_LISTED ENTRIES_.
====================

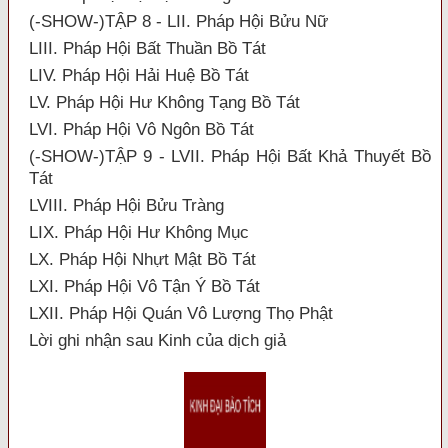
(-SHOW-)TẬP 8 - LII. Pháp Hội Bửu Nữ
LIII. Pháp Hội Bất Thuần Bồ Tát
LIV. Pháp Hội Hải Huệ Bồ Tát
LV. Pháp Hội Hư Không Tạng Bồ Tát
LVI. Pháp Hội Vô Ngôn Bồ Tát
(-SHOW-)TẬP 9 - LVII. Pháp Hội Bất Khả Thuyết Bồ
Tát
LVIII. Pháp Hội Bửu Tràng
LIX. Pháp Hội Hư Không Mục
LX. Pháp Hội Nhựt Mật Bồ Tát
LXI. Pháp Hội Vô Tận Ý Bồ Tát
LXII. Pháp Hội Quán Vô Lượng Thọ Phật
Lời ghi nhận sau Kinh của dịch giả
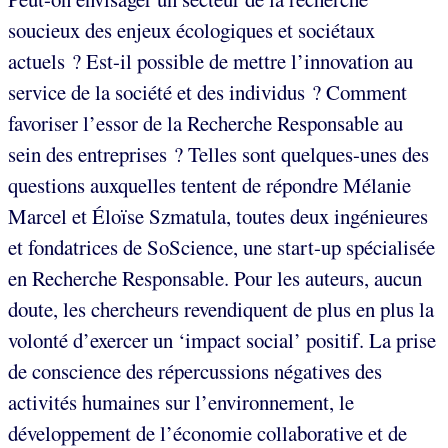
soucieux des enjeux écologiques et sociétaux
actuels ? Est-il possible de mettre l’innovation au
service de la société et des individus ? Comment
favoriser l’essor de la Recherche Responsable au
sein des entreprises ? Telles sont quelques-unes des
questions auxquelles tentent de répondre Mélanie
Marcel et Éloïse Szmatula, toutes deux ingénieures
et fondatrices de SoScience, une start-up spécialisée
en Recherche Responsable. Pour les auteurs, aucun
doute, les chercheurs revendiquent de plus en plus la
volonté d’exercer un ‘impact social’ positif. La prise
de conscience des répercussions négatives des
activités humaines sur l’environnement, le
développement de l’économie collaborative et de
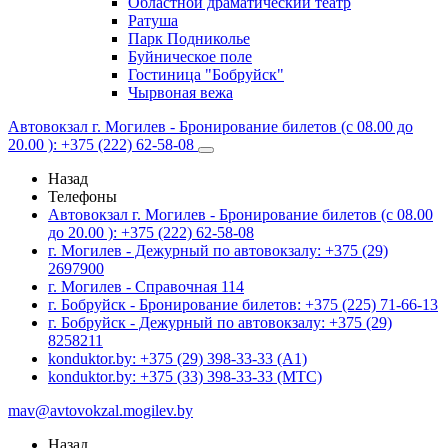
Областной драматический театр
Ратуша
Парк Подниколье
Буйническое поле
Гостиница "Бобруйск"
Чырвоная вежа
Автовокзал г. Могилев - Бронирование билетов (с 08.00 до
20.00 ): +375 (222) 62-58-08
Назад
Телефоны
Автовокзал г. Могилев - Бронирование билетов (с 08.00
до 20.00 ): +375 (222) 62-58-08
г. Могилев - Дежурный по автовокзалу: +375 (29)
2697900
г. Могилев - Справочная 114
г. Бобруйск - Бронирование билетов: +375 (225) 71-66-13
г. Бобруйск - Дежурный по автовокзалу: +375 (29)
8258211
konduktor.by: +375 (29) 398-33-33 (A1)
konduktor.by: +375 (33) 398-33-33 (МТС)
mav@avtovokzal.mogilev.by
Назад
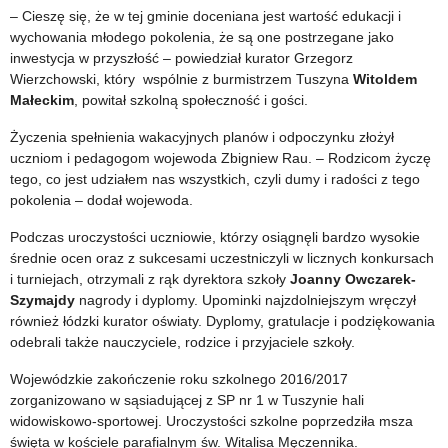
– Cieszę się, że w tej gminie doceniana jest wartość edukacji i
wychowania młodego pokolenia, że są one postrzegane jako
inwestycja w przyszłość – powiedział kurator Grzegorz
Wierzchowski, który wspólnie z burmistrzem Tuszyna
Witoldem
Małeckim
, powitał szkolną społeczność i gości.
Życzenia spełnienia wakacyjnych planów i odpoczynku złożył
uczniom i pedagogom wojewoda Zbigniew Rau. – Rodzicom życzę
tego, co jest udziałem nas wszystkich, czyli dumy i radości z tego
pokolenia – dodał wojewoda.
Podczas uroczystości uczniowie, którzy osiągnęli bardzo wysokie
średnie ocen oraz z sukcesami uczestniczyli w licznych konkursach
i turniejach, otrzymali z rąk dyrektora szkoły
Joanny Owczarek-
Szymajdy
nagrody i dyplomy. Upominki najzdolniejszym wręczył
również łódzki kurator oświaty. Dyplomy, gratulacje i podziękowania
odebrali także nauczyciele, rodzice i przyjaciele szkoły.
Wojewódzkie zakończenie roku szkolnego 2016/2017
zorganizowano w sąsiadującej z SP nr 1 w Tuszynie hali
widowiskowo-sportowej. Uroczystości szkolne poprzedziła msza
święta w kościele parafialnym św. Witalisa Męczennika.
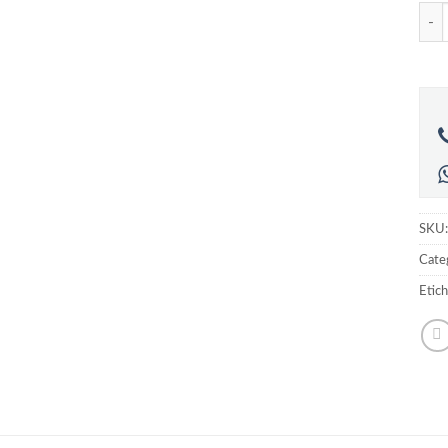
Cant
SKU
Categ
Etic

====================

_WHAT YOU NEED TO DO_. Could you retype the whole listing word for word, minus its pictures?

_PROBLEM SOLUTION_.
(-SHOW-)TẬP 8 - LII. Pháp Hội Bửu Nữ
LIII. Pháp Hội Bất Thuần Bồ Tát
LIV. Pháp Hội Hải Huệ Bồ Tát
LV. Pháp Hội Hư Không Tạng Bồ Tát
LVI. Pháp Hội Vô Ngôn Bồ Tát
(-SHOW-)TẬP 9 - LVII. Pháp Hội Bất Khả Thuyết Bồ
Tát
LVIII. Pháp Hội Bửu Tràng
LIX. Pháp Hội Hư Không Mục
LX. Pháp Hội Nhựt Mật Bồ Tát
LXI. Pháp Hội Vô Tận Ý Bồ Tát
LXII. Pháp Hội Quán Vô Lượng Thọ Phật
Lời ghi nhận sau Kinh của dịch giả
soucieux des enjeux écologiques et sociétaux
actuels ? Est-il possible de mettre l’innovation au
service de la société et des individus ? Comment
favoriser l’essor de la Recherche Responsable au
sein des entreprises ? Telles sont quelques-unes des
questions auxquelles tentent de répondre Mélanie
Marcel et Éloïse Szmatula, toutes deux ingénieures
et fondatrices de SoScience, une start-up spécialisée
en Recherche Responsable. Pour les auteurs, aucun
doute, les chercheurs revendiquent de plus en plus la
volonté d’exercer un ‘impact social’ positif. La prise
de conscience des répercussions négatives des
activités humaines sur l’environnement, le
développement de l’économie collaborative et de
Областной драматический театр
Ратуша
Парк Подниколье
Буйническое поле
Гостиница "Бобруйск"
Чырвоная вежа
Автовокзал г. Могилев - Бронирование билетов (с 08.00 до
20.00 ): +375 (222) 62-58-08
Назад
Телефоны
Автовокзал г. Могилев - Бронирование билетов (с 08.00
до 20.00 ): +375 (222) 62-58-08
г. Могилев - Дежурный по автовокзалу: +375 (29)
2697900
г. Могилев - Справочная 114
г. Бобруйск - Бронирование билетов: +375 (225) 71-66-13
г. Бобруйск - Дежурный по автовокзалу: +375 (29)
8258211
konduktor.by: +375 (29) 398-33-33 (A1)
konduktor.by: +375 (33) 398-33-33 (МТС)
mav@avtovokzal.mogilev.by
Назад
– Cieszę się, że w tej gminie doceniana jest wartość edukacji i
wychowania młodego pokolenia, że są one postrzegane jako
inwestycja w przyszłość – powiedział kurator Grzegorz
Wierzchowski, który wspólnie z burmistrzem Tuszyna
Witoldem
Małeckim
, powitał szkolną społeczność i gości.
Życzenia spełnienia wakacyjnych planów i odpoczynku złożył
uczniom i pedagogom wojewoda Zbigniew Rau. – Rodzicom życzę
tego, co jest udziałem nas wszystkich, czyli dumy i radości z tego
pokolenia – dodał wojewoda.
Podczas uroczystości uczniowie, którzy osiągnęli bardzo wysokie
średnie ocen oraz z sukcesami uczestniczyli w licznych konkursach
i turniejach, otrzymali z rąk dyrektora szkoły
Joanny Owczarek-
Szymajdy
nagrody i dyplomy. Upominki najzdolniejszym wręczył
również łódzki kurator oświaty. Dyplomy, gratulacje i podziękowania
odebrali także nauczyciele, rodzice i przyjaciele szkoły.
Wojewódzkie zakończenie roku szkolnego 2016/2017
zorganizowano w sąsiadującej z SP nr 1 w Tuszynie hali
widowiskowo-sportowej. Uroczystości szkolne poprzedziła msza
święta w kościele parafialnym św. Witalisa Męczennika.
Cant
SKU
Categ
Etic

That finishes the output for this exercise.